Benchmark	DS-V3.2-Base	V4-Flash-Base	V4-Pro-Base
MMLU (EM)	87.8%	88.7%	90.1%
MMLU-Redux (EM)	87.5%	89.4%	90.8%
GSM8K (EM)	91.1%	90.8%	92.6%
HumanEval (Pass@1)	62.8%	69.5%	76.8%
LongBench-V2 (EM)	40.2%	44.7%	51.5%

V4-Pro-Base consistently outperforms both V3.2-Base and V4-Flash-Base across all categories.

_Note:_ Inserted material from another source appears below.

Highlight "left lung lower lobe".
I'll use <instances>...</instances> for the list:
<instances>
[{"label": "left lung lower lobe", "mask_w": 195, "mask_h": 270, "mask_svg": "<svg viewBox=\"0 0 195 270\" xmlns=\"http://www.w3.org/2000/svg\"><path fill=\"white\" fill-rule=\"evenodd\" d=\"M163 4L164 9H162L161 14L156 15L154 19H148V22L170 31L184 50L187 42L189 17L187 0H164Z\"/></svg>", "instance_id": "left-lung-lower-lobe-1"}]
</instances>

Summary: Where DeepSeek V4 Leads vs. Lags

V4-Pro-Max leads the field on:

Codeforces competitive programming (rating 3206)
LiveCodeBench (93.5%)
Apex Shortlist reasoning (90.2%)
SimpleQA factual recall (57.9%) vs. most non-Gemini models

V4-Pro-Max trails the field on:

GPQA Diamond (Gemini leads at 94.3%)
HLE hardest reasoning (Gemini leads at 44.4%)
MRCR 1M long context (Opus 4.6 leads at 92.9%)
Terminal Bench 2.0 agentic tasks (GPT-5.4 leads at 75.1%)

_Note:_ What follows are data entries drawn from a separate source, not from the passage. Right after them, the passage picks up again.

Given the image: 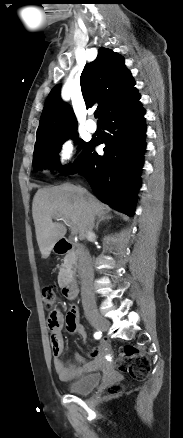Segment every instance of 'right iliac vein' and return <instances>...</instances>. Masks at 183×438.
I'll return each mask as SVG.
<instances>
[{
	"instance_id": "63e3f726",
	"label": "right iliac vein",
	"mask_w": 183,
	"mask_h": 438,
	"mask_svg": "<svg viewBox=\"0 0 183 438\" xmlns=\"http://www.w3.org/2000/svg\"><path fill=\"white\" fill-rule=\"evenodd\" d=\"M91 325L95 327L97 330L106 331L109 328V322L105 318L100 315H93L89 319Z\"/></svg>"
}]
</instances>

For AI-native platforms and tools like Framia.pro where coding, agentic tasks, and long-context comprehension are core use cases, DeepSeek V4-Pro's benchmark profile makes it one of the most compelling choices available in 2026.

Conclusion

DeepSeek V4-Pro is the best open-weight model across almost every benchmark category, and it competes meaningfully with every closed-source frontier model. Its most exceptional performance is in competitive coding, where it outperforms all other models tested. It trails slightly on the very hardest scientific reasoning and long-document retrieval tasks, but the gaps are narrowing.